Exercise: answer the following question: 
- What happens to the forecast when the radiation is divided by ten? Why? 


In [11]:
# Divide the radiation data by ten.
to_forecast_data_rad=to_forecast_data.copy()
to_forecast_data_rad['radiation']=0.1*(to_forecast_data['radiation'])

# Make a forecast with this new input data.
mlflow_tracking_uri=r"./mlflow_trained_models" 

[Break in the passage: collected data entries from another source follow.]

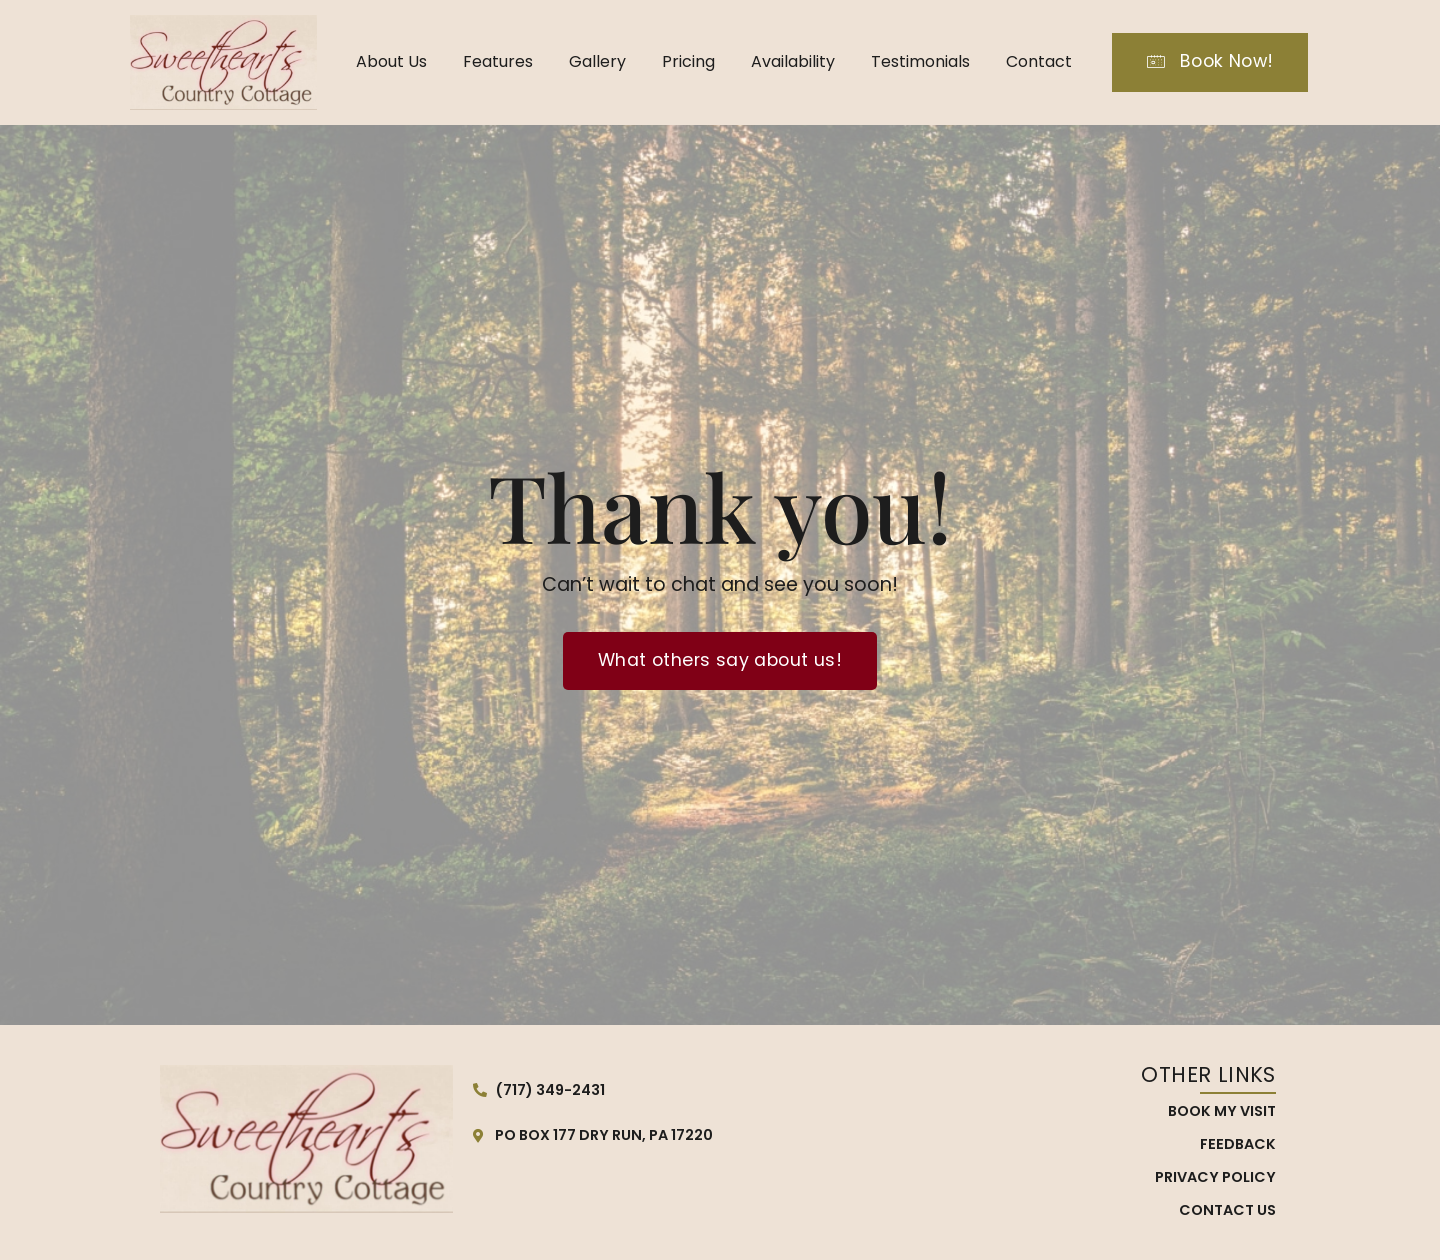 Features (498, 61)
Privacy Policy (1215, 1177)
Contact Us (1227, 1210)
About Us (391, 61)
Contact (1039, 61)
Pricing (688, 61)
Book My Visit (1222, 1111)
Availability (793, 61)
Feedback (1238, 1144)
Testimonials (920, 61)
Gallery (597, 61)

forecast_rad=create_forecast_pipeline(
    pj,
    to_forecast_data_rad, 
    mlflow_tracking_uri,
)

2024-02-19 09:03:25 [debug    ] MLflow tracking uri at init= ./mlflow_trained_models
2024-02-19 09:03:25 [info     ] Model successfully loaded with MLflow
2024-02-19 09:03:25 [info     ] Found 214 values of constant load (repeated values), converted to NaN value. cleansing_step=repeated_values frac_values=0.0061071316457863645 num_values=214 pj_id=287
2024-02-19 09:03:27 [info     ] Postproces in preparation of storing


In [12]:
# Inspect the results.
radiation_forecast_comparison = pd.DataFrame(
    test_data["radiation"]/max(test_data["radiation"])
)

radiation_forecast_comparison["forecast_full_radiation"] = forecast["forecast"]/max(forecast["forecast"])
radiation_forecast_comparison["forecast_half_radiation"] = forecast_rad["forecast"]/max(forecast_rad["forecast"])

fig_radiation_forecast_comparison=radiation_forecast_comparison.plot()

fig_radiation_forecast_comparison.update_layout(
    xaxis_title='Timestamp',
    yaxis_title="Normalized values"
)
display(fig_radiation_forecast_comparison.show())

None

## Bonus: Dashboard
Did you know that OpenSTEF has an eloborate dashboard which shows you everything you want to know about your forecast? Check it the dashboard documentation [here](https://raw.githack.com/OpenSTEF/.github/main/profile/html/openstef_dashboard_doc.html) . 

Which different in- and output components do you see in this dashboard?